SERIKATNEWS.COM – Siapa yang senang dengan jerawat di wajah? Tidak ada yang senang. Makanya banyak orang yang mencooba mulai dari pasta gigi, berbagai masker herbal untuk mengatasi jerawat, hingga mengoleskan es ke jerawat.
Terkait dengan penggunaan es, para ahli mempertimbangkan apakah es tersebut dapat menjadi perawatan di rumah yang patut dicoba atau tidak. Memang, tampaknya es memiliki beberapa potensi dalam hal perawatan jerawat, akan tetapi dengan memperhatika batasan tertentu.
Menurut salah stau dokter kulit, Jenny Liu, es tidak membantu mengobati akar penyebab jerawat dengan cara apa pun. Oleh karena itu, es tidak akan mampu melawan pori-pori yang tersumbat, bakteri, atau produksi minyak kulit yang berlebihan. Namun, es dapat membantu mengurangi gejala yang terkait dengan peradangan jerawat, seperti kista, pustula, papula, atau nodul.

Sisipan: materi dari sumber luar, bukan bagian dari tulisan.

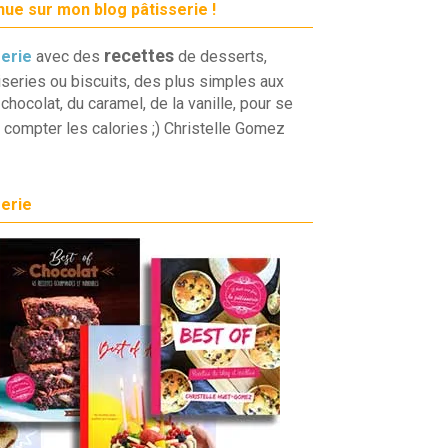
ue sur mon blog pâtisserie !
recettes
serie
avec des
de desserts,
iseries ou biscuits, des plus simples aux
chocolat, du caramel, de la vanille, pour se
 compter les calories ;) Christelle Gomez
serie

“Namun hal yang sama tidak dapat dikatakan untuk jerawat non-inflamasi. Artinya, es tidak akan efektif melawan gejala komedo putih, komedo hitam, atau jerawat kistik parah yang terkait dengan perubahan hormon,” katanya seperti dikutip Serikat News dari Health Diges, Minggu 9 Oktober 2022.

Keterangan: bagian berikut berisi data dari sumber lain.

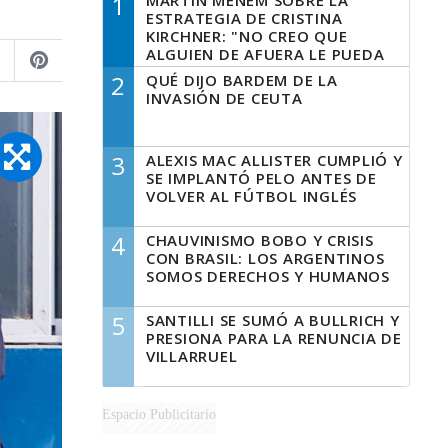
1
MARTÍN MENEM SOBRE LA
ESTRATEGIA DE CRISTINA
KIRCHNER: "NO CREO QUE
ALGUIEN DE AFUERA LE PUEDA
DECIR A LA JUSTICIA LO QUE
2
QUÉ DIJO BARDEM DE LA
TIENE QUE HACER"
INVASIÓN DE CEUTA
3
ALEXIS MAC ALLISTER CUMPLIÓ Y
SE IMPLANTÓ PELO ANTES DE
VOLVER AL FÚTBOL INGLÉS
4
CHAUVINISMO BOBO Y CRISIS
CON BRASIL: LOS ARGENTINOS
SOMOS DERECHOS Y HUMANOS
5
SANTILLI SE SUMÓ A BULLRICH Y
PRESIONA PARA LA RENUNCIA DE
VILLARRUEL
Espacio Publicitario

Es dapat membantu meredakan peradangan dan pembengkakan yang menyertainya. Mengoleskan es ke daerah yang terkena jerawat akan menyebabkan suhu jaringan turun saat pembuluh darah menyusut, sehingga meminimalkan pembengkakan dan mematikan rasa sakit.
Liu juga mengatakan bahwa es juga dapat membantu mengecilkan ukuran jerawat dan mengurangi kemerahan. Secara keseluruhan memang es tidak akan mengobati jerawat itu sendiri atau melindungi dari jerawat di masa depan, akan tetapi es mungkin patut dicoba jika ingin meringankan beberapa gejala terkait.
Cara mengoleskan es batu ke jerawat
Karena kontak kulit langsung dengan es bisa berbahaya, maka pastikan untuk membungkus es dengan kain penutup sebelum meletakkannya di kulit yang bersih dan kering. Pegang kompres dingin (di dalam kain yang telah diisi es) di jerawat selama tidak lebih dari satu menit.
Jika sudah hampir satu menit, sebaiknya kompres tersebut dilepas. Oleskan kompres ini setiap beberapa menit. Namun, jangan ulangi siklus ini lebih dari 15 menit.
Para ahli mengingatkan, jika melihat lepuh, perubahan warna kulit, atau kemerahan atau mati rasa yang berkepanjangan, hentikan penggunaan es di area tersebut. Para ahli juga menganjurkan jika hal tersebut terjadi, maka segera hubungi dokter. ***
SerikatNews.com adalah media kritis anak bangsa. Menyajikan informasi secara akurat. Serta setia menjadi platform ruang bertukar gagasan faktual.
Menyukai ini:
Suka Memuat...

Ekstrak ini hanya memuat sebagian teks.